- _Exercise_: Lines before the one containing "The height and" are not copied; that line and every one after it, through the end of the material below, are printed exactly, without pictures.

(Beginning of Listed records)

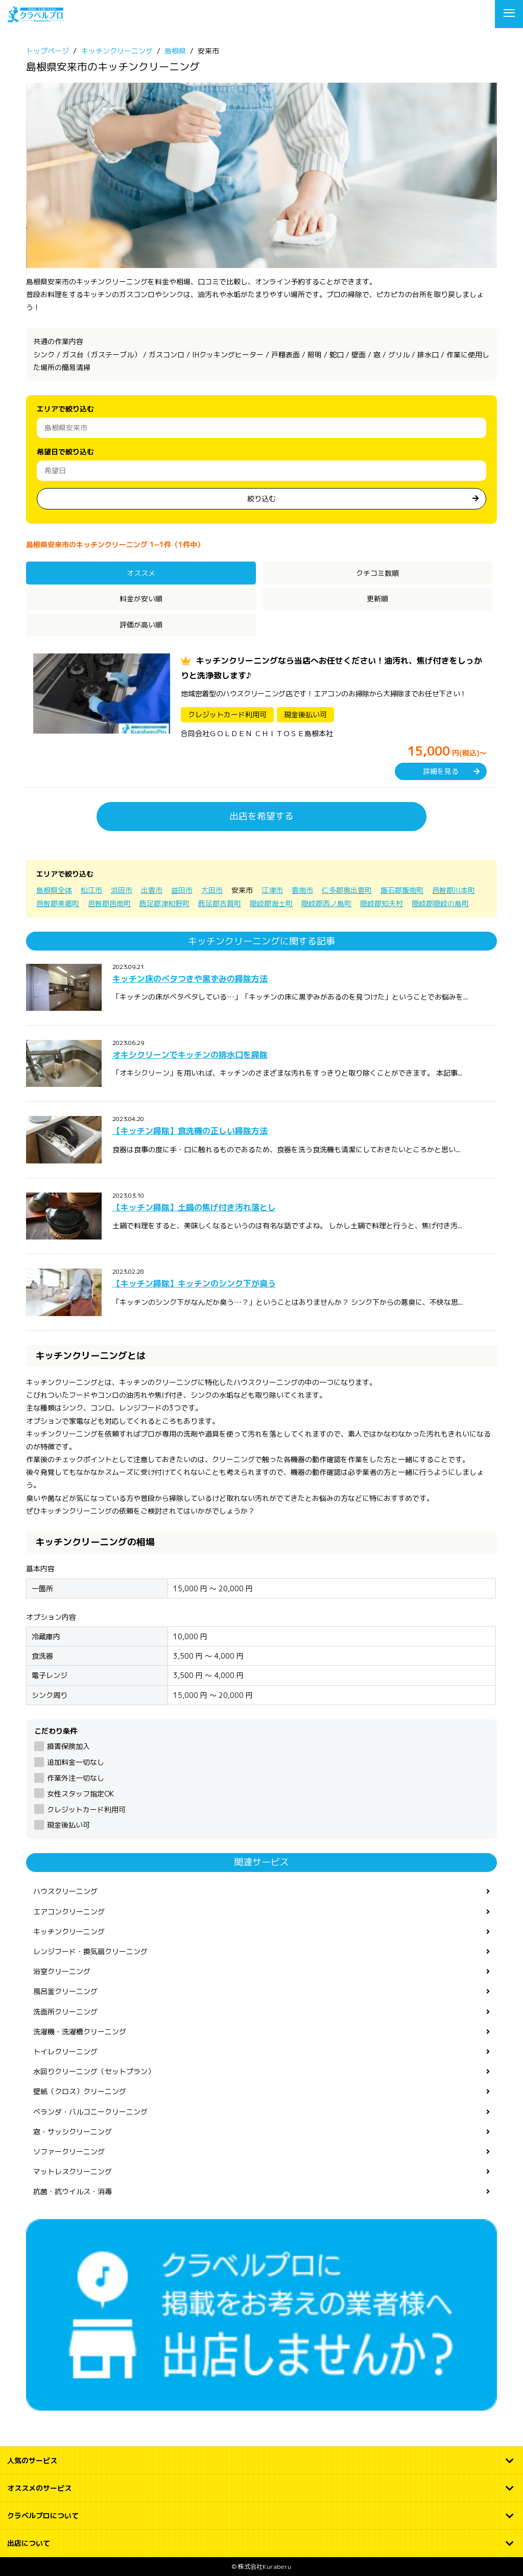 This screenshot has width=523, height=2576. I want to click on 雲南市, so click(302, 890).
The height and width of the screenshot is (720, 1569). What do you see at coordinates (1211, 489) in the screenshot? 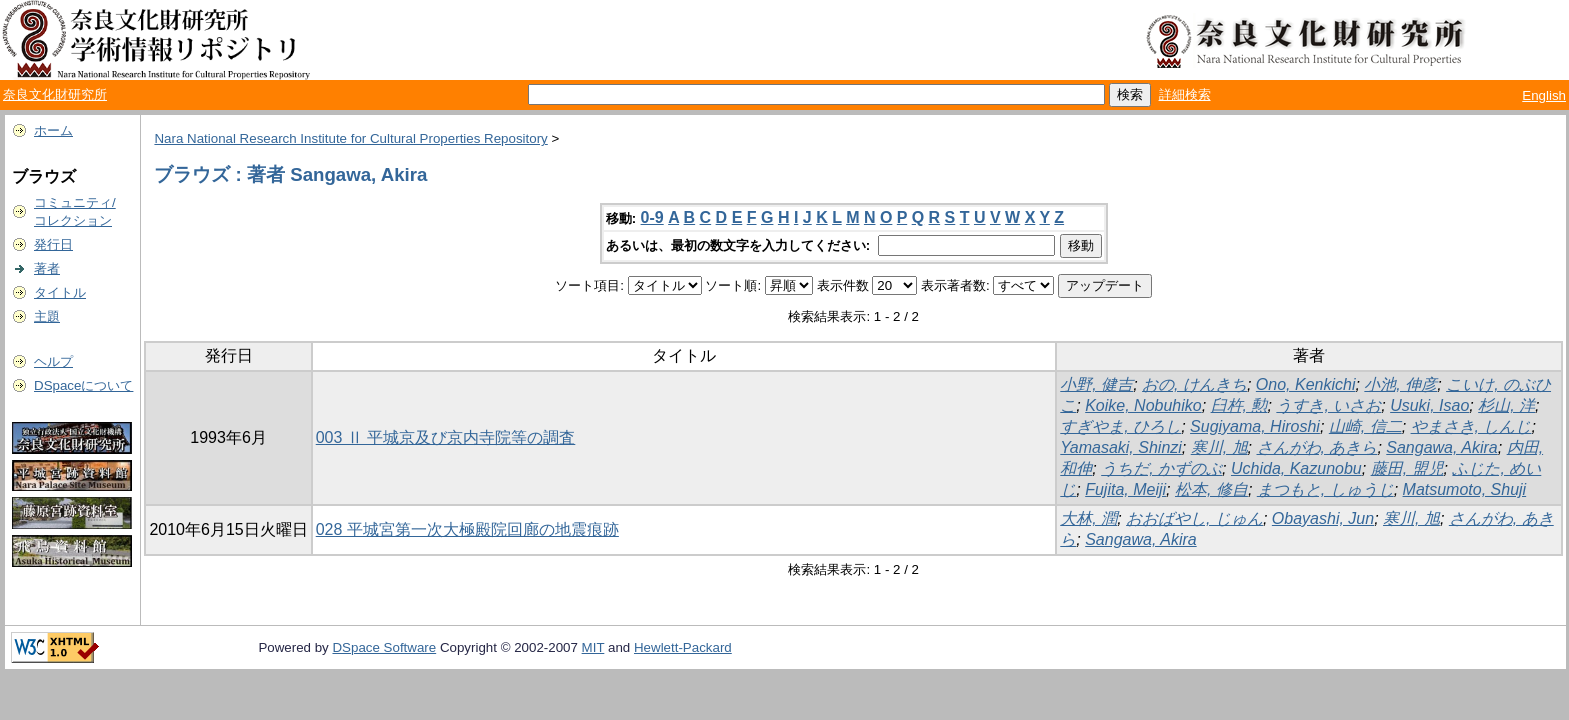
I see `松本, 修自` at bounding box center [1211, 489].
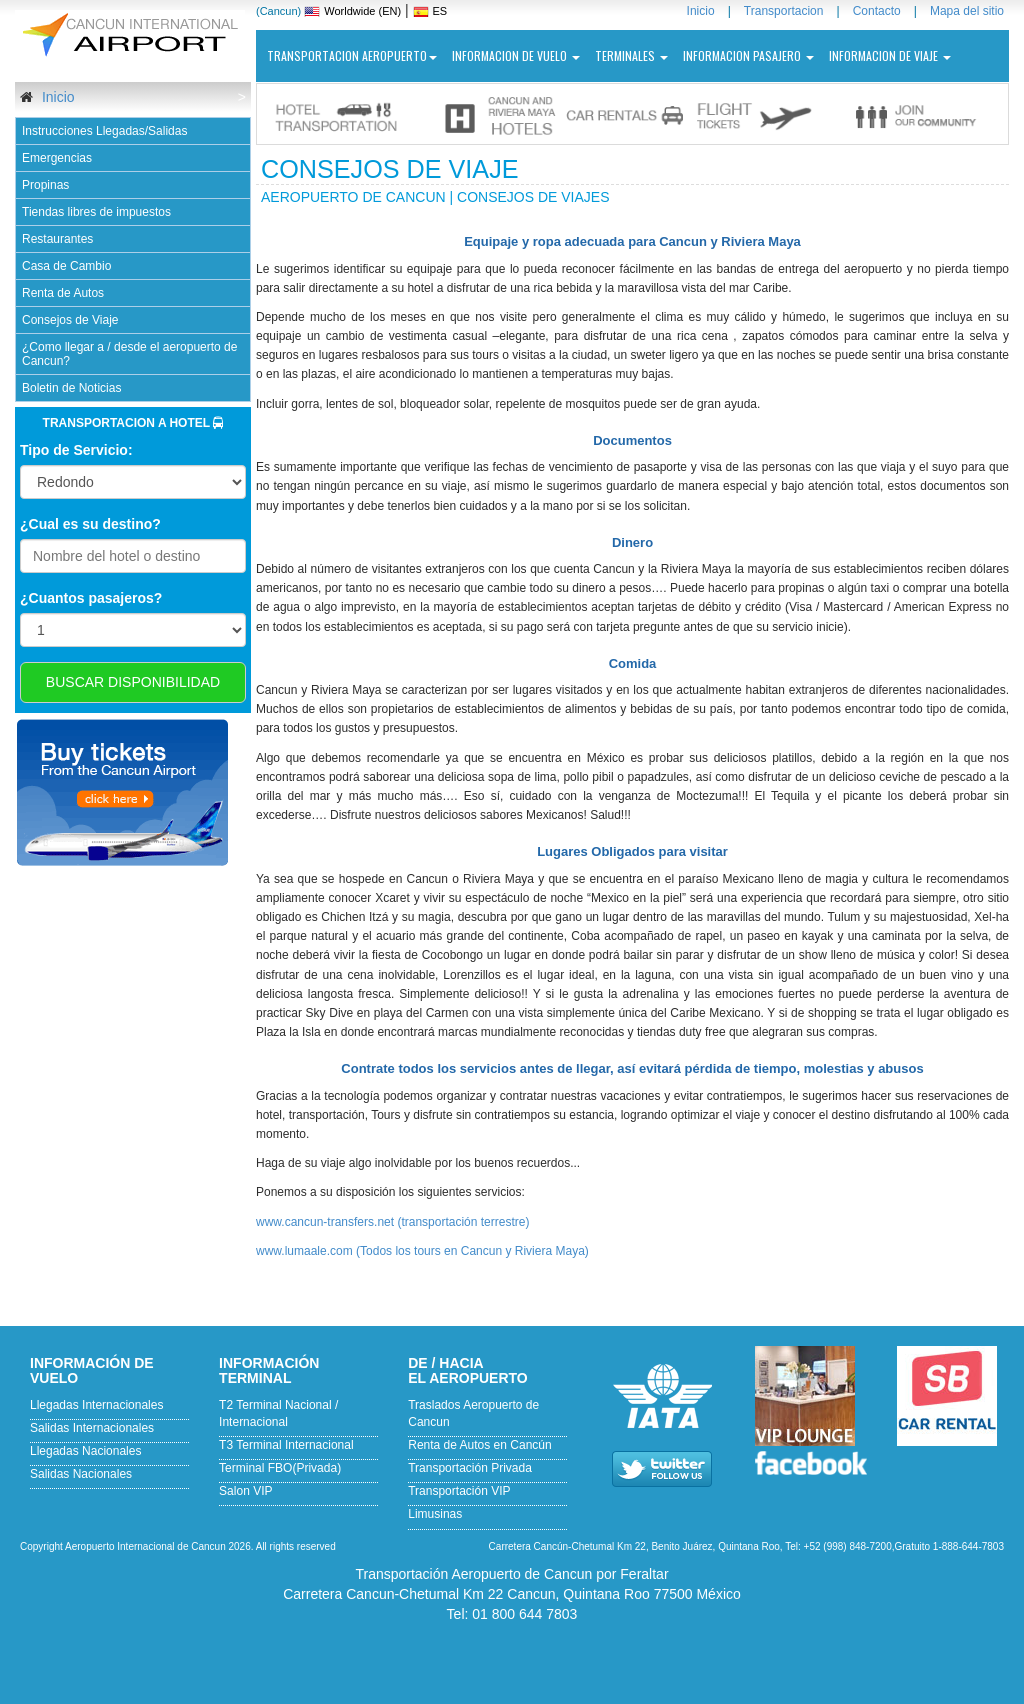 This screenshot has width=1024, height=1704. I want to click on www.lumaale.com (Todos los tours en Cancun y Riviera Maya), so click(422, 1251).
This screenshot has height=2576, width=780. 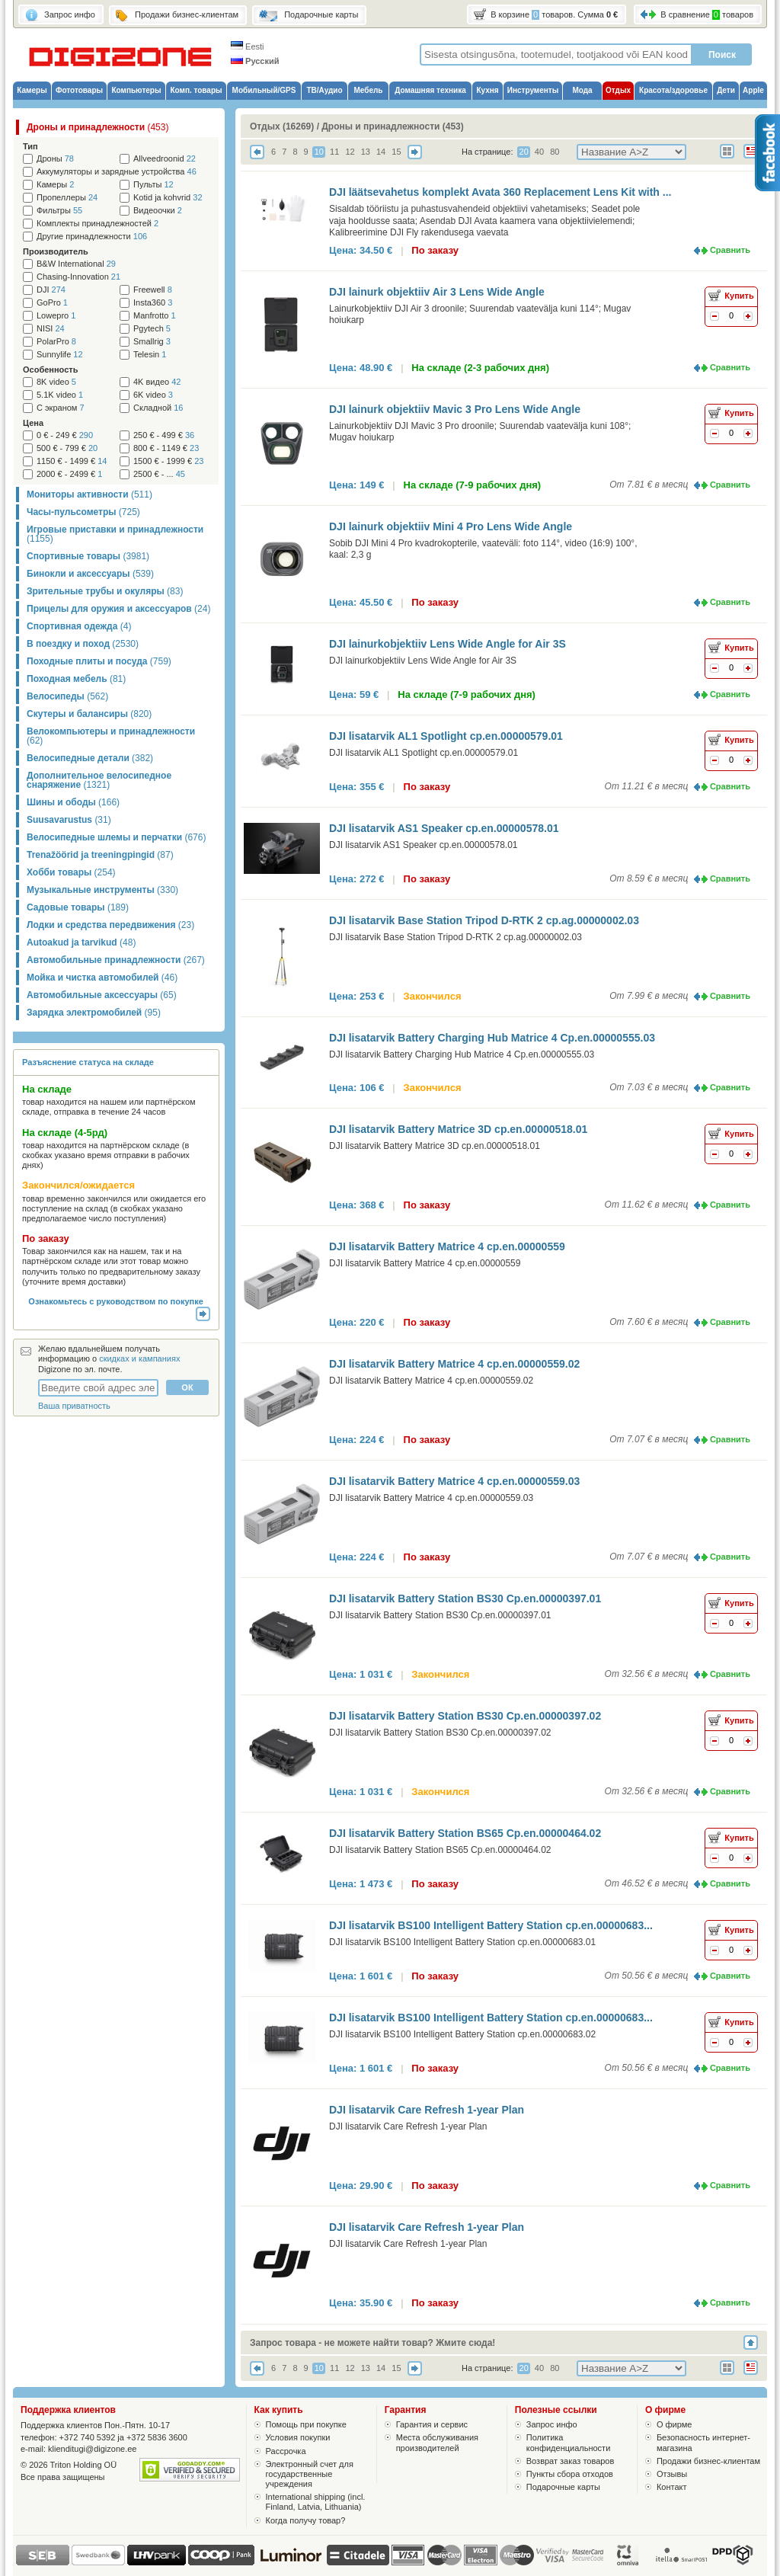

(End of Listed records)

- _Output of the task_:
The height and width of the screenshot is (720, 1569). What do you see at coordinates (1211, 489) in the screenshot? 
I see `松本, 修自` at bounding box center [1211, 489].
 This screenshot has width=1024, height=1704. I want to click on www.lumaale.com (Todos los tours en Cancun y Riviera Maya), so click(422, 1251).
This screenshot has height=2576, width=780. 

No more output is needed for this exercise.